Bassi v. Julian Crane & Equipment Corp.

20 Mass. L. Rptr. 184
CourtMassachusetts Superior Court
DecidedOctober 26, 2005
DocketNo. 020306
StatusPublished

This text of 20 Mass. L. Rptr. 184 (Bassi v. Julian Crane & Equipment Corp.) is published on Counsel Stack Legal Research, covering Massachusetts Superior Court primary law. Counsel Stack provides free access to over 12 million legal documents including statutes, case law, regulations, and constitutions.

Bluebook
Bassi v. Julian Crane & Equipment Corp., 20 Mass. L. Rptr. 184 (Mass. Ct. App. 2005).

Opinion

MacLeod-Mancuso, Bonnie H., J.

These matters came before the court on various motions and cross motions for summary judgment arising from civil complaints wherein John Bassi (“Bassi”), Stephen Ander[195]*195son, and Andrew McCluskey, the plaintiffs, allege that they sustained injuries in a work-related accident.
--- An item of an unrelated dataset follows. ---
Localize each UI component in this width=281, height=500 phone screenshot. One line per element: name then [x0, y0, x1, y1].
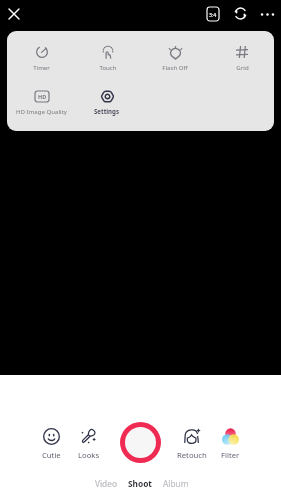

Before the court are the following matters: (1) Julian Crane & Equipment Corp.’s (“Crane’s”) Motion for Partial Summary Judgment against William Berry & Son (“Berry”) asserting that Berry, as a general contractor, owed general and specific duties under federal and state regulations; (2) Crane’s Motion for Summary Judgment on Count I of Crane’s Third-Party Complaint against D.J. Construction (“D.J.”) for indemnification on the basis that the indemnification provision is valid and enforceable; and (3) Crane’s Motion for Summary Judgment on Count II of Bassi’s Second Amended Complaint on the grounds that Bassi failed to satisfy the notice requirements that are a condition precedent to the bringing of a G.L.c. 93A.

For the reasons set forth below, summary judgment as to Count I of Crane’s Third-Party Complaint is DENIED and summary judgment as to Count II of Bassi’s Second Amended Complaint is ALLOWED.

BACKGROUND

On July 14, 2000, Berry entered into an agreement with the owner of 80 Landsdowne Street for Berry’s services as a general contractor in connection with the construction of a parking garage on the site. On or about August 10, 2000, Berry and D.J. entered into a subcontract whereby D.J. would “[Ijurnish and install Masonry complete” on Landsdowne. At the time of the accident, the plaintiffs were employed by D.J. The subcontract provided that “the subcontractor shall provide all labor, materials, tools and equipment, scaffolding, permits, fees and any other items necessary to complete the Work for the Project . . .” D.J. rented work platforms from Crane pursuant to an Equipment Rental Agreement dated March 8, 2001. On June 20, 2001, the plaintiffs were injured when the work platform which they were using collapsed. Further relevant facts will be discussed as necessary below.

DISCUSSION

Summary Judgment Standard

Summary judgment shall be granted where there is no genuine issue as to any material fact and where the moving party is entitled to judgment as a matter of law. Mass.R.Civ.P. 56(c); Community Nat’ls Bank v. Dawes, 369 Mass. 550, 553 (1976). The moving party bears the burden of affirmatively demonstrating the absence of a triable issue. Pederson v. Time, Inc., 404 Mass. 14, 16-17 (1989). A party moving for summary judgment who bears the burden of proof at trial may demonstrate the absence of a triable issue either by submitting affirmative evidence negating an essential element of the nonmoving party’s case or by reference to undisputed summary judgment material that the opposing party has no reasonable expectation of proving an essential element of their case at trial. Kourouvacilis v. General Motors Corp., 410 Mass. 706, 716 (1991). The nonmoving party cannot defeat the motion for summary judgment by resting on its pleadings and mere assertions of disputed facts. Mass.R.Civ.P. 56(e); LaLonde v. Eissner, 405 Mass. 207, 209 (1989). Establishing the absence of a triable issue requires the nonmoving party to respond by alleging specific facts demonstrating the existence of a genuine fact. Mass.R.Civ.P. 56(e); Pederson, 404 Mass. at 17.

(1) Duty of Care

Crane argues that Berry, as a matter of law, had a duty to the plaintiffs to ensure workplace safety. Crane contends that Berry had an absolute duty to ensure overall site safety as well as specific duties pursuant to federal, state, and common laws.2 It is in the opinion of this court that Berry’s duty of care as a general contractor is a matter appropriate for trial and not for partial summary judgment.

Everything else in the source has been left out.